> To do
Search each line below for the word "more" and list those that contain it.

== Source information ==

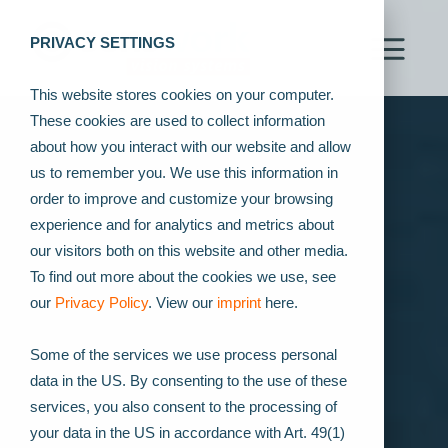
PRIVACY SETTINGS
This website stores cookies on your computer.
These cookies are used to collect information
about how you interact with our website and allow
us to remember you. We use this information in
order to improve and customize your browsing
experience and for analytics and metrics about
our visitors both on this website and other media.
To find out more about the cookies we use, see
our
Privacy Policy
. View our
imprint
here.
Some of the services we use process personal
data in the US. By consenting to the use of these
services, you also consent to the processing of
your data in the US in accordance with Art. 49(1)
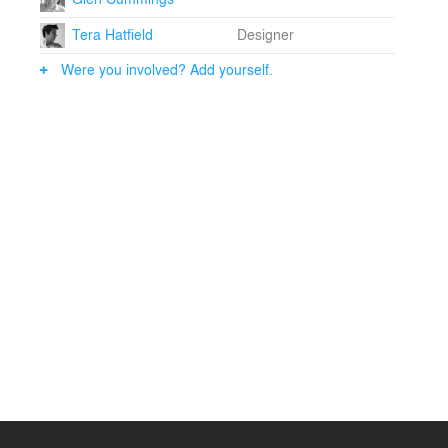
Tera Hatfield
Designer
Were you involved? Add yourself.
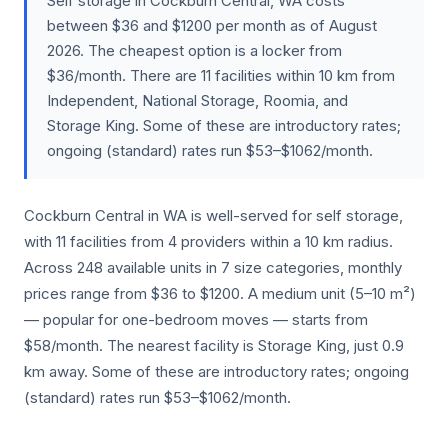
Self storage in Cockburn Central, WA costs
between $36 and $1200 per month as of August
2026. The cheapest option is a locker from
$36/month. There are 11 facilities within 10 km from
Independent, National Storage, Roomia, and
Storage King. Some of these are introductory rates;
ongoing (standard) rates run $53–$1062/month.
Cockburn Central in WA is well-served for self storage,
with 11 facilities from 4 providers within a 10 km radius.
Across 248 available units in 7 size categories, monthly
prices range from $36 to $1200. A medium unit (5–10 m²)
— popular for one-bedroom moves — starts from
$58/month. The nearest facility is Storage King, just 0.9
km away. Some of these are introductory rates; ongoing
(standard) rates run $53–$1062/month.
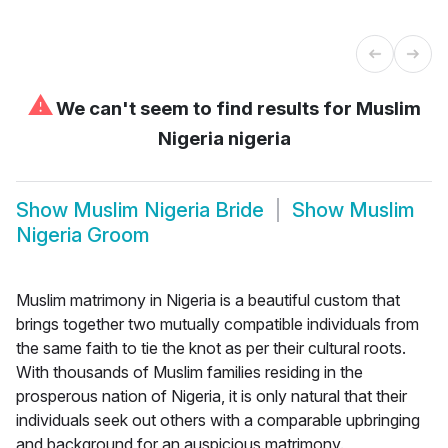
⚠
We can't seem to find results for
Muslim
Nigeria nigeria
Show
Muslim Nigeria Bride
Show
Muslim
Nigeria Groom
Muslim matrimony in Nigeria is a beautiful custom that
brings together two mutually compatible individuals from
the same faith to tie the knot as per their cultural roots.
With thousands of Muslim families residing in the
prosperous nation of Nigeria, it is only natural that their
individuals seek out others with a comparable upbringing
and background for an auspicious matrimony.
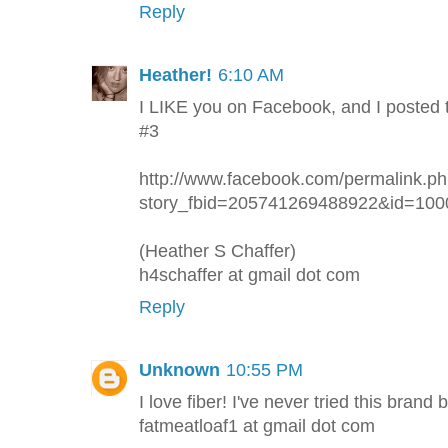
Reply
Heather!
6:10 AM
I LIKE you on Facebook, and I posted 
#3
http://www.facebook.com/permalink.p
story_fbid=205741269488922&id=10
(Heather S Chaffer)
h4schaffer at gmail dot com
Reply
Unknown
10:55 PM
I love fiber! I've never tried this brand 
fatmeatloaf1 at gmail dot com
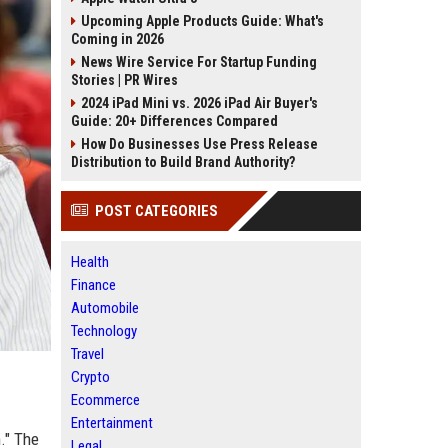
Upcoming Apple Products Guide: What's
Coming in 2026
News Wire Service For Startup Funding
Stories | PR Wires
2024 iPad Mini vs. 2026 iPad Air Buyer's
Guide: 20+ Differences Compared
How Do Businesses Use Press Release
Distribution to Build Brand Authority?
POST CATEGORIES
Health
Finance
Automobile
Technology
Travel
Crypto
Ecommerce
Entertainment
." The
Legal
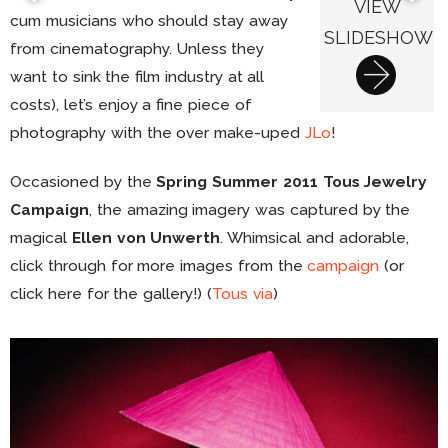
VIEW
cum musicians who should stay away
SLIDESHOW
from cinematography. Unless they
want to sink the film industry at all
costs), let’s enjoy a fine piece of
photography with the over make-uped
JLo
!
Occasioned by the
Spring Summer 2011 Tous Jewelry
Campaign
, the amazing imagery was captured by the
magical
Ellen von Unwerth
. Whimsical and adorable,
click through for more images from the
campaign
(or
click here for the gallery!) (
Tous
via
)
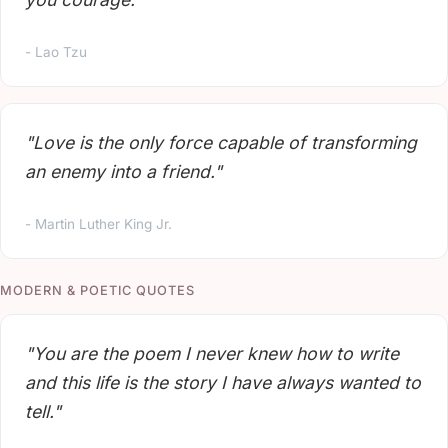
- Lao Tzu
"Love is the only force capable of transforming
an enemy into a friend."
- Martin Luther King Jr.
MODERN & POETIC QUOTES
"You are the poem I never knew how to write
and this life is the story I have always wanted to
tell."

===

> Answer to this problem
To find out more about the cookies we use, see
click through for more images from the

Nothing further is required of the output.